Screenshot grounding data -
***
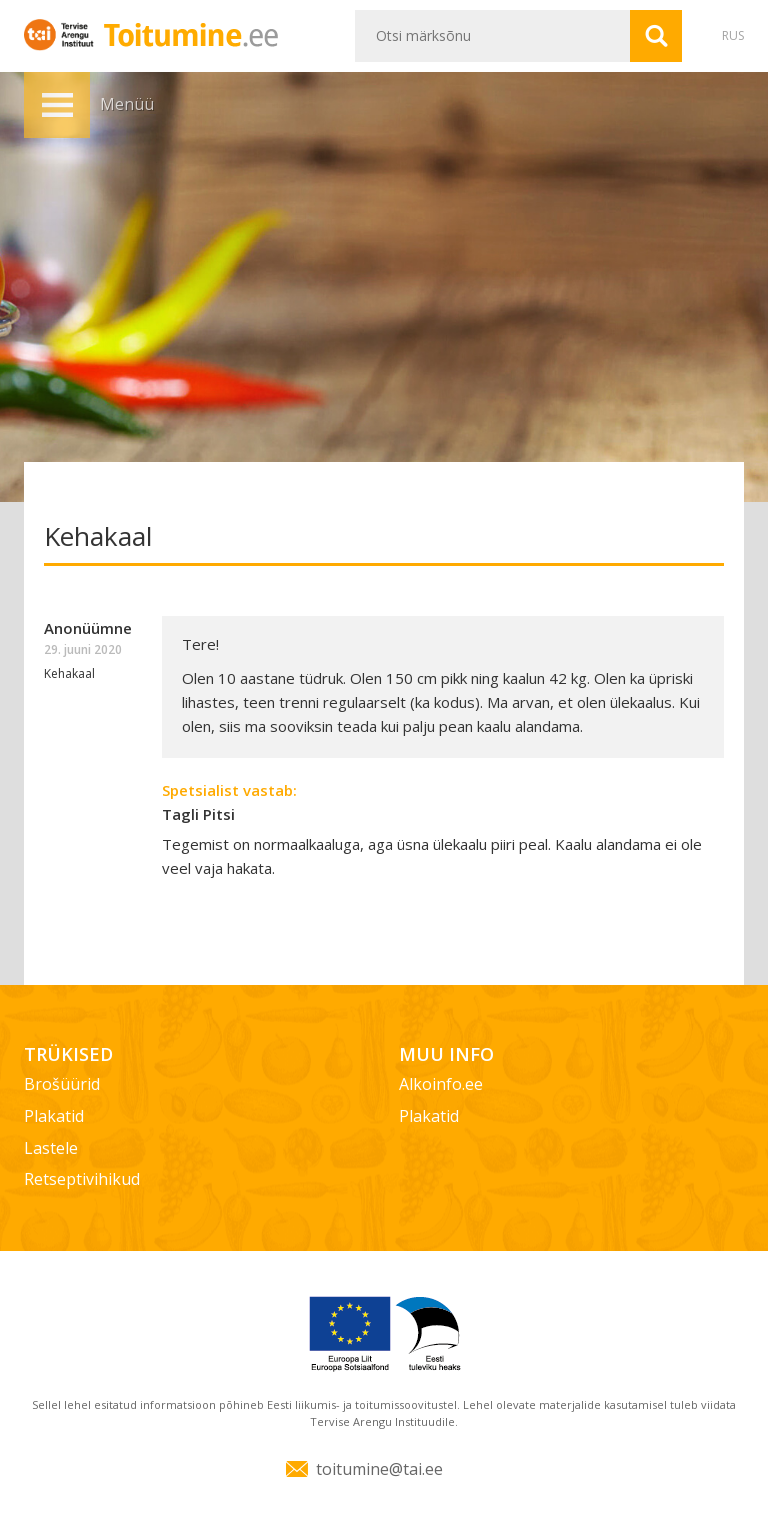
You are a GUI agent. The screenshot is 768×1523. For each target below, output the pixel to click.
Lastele (51, 1148)
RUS (733, 35)
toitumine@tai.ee (379, 1469)
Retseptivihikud (82, 1179)
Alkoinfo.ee (441, 1084)
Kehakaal (69, 673)
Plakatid (54, 1116)
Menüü (57, 105)
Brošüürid (62, 1084)
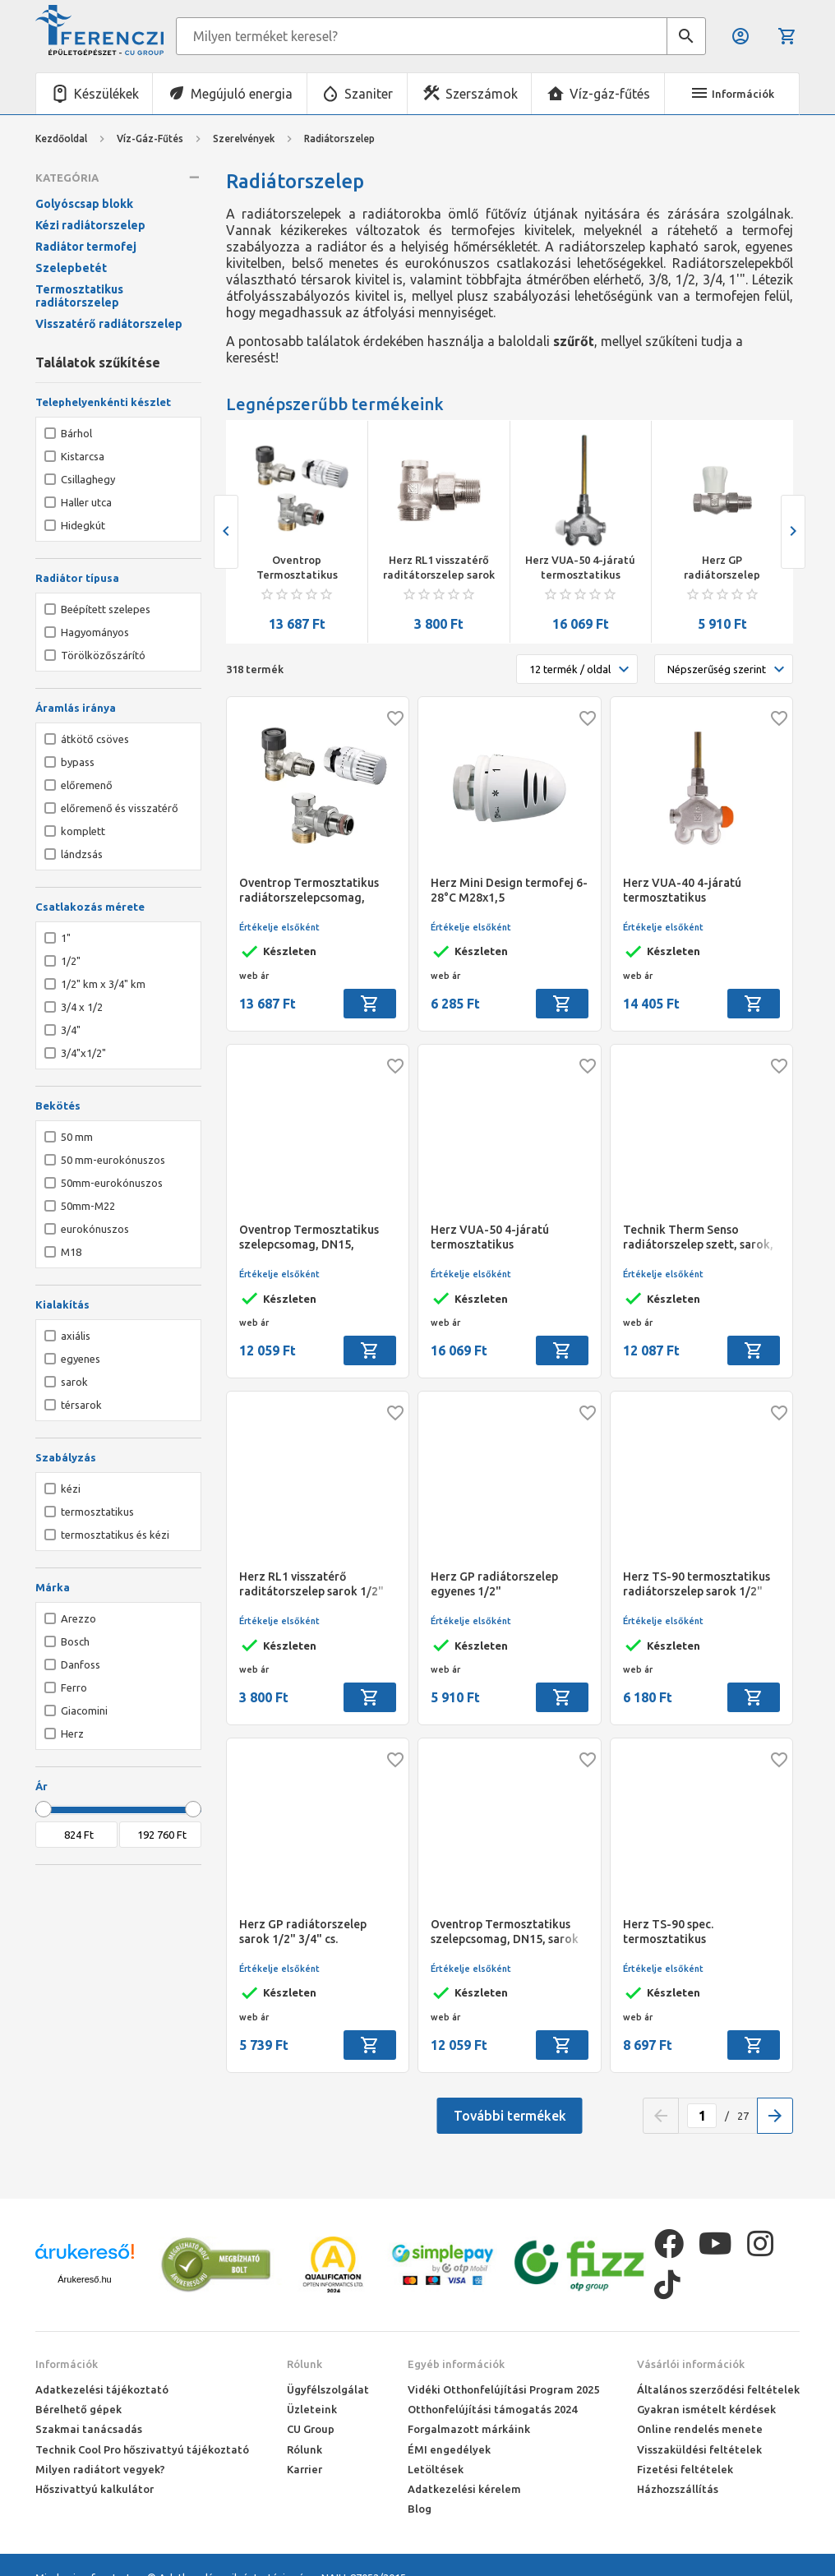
***
Directions for this task - The answer must be an exact reproduction of the records, with every picture left out.

Written response -
You are a GUI agent. The screenshot is 768×1523. For each target below, output the pixel to click.
Lastele (51, 1148)
RUS (733, 35)
toitumine@tai.ee (379, 1469)
Retseptivihikud (82, 1179)
Alkoinfo.ee (441, 1084)
Kehakaal (69, 673)
Plakatid (54, 1116)
Menüü (57, 105)
Brošüürid (62, 1084)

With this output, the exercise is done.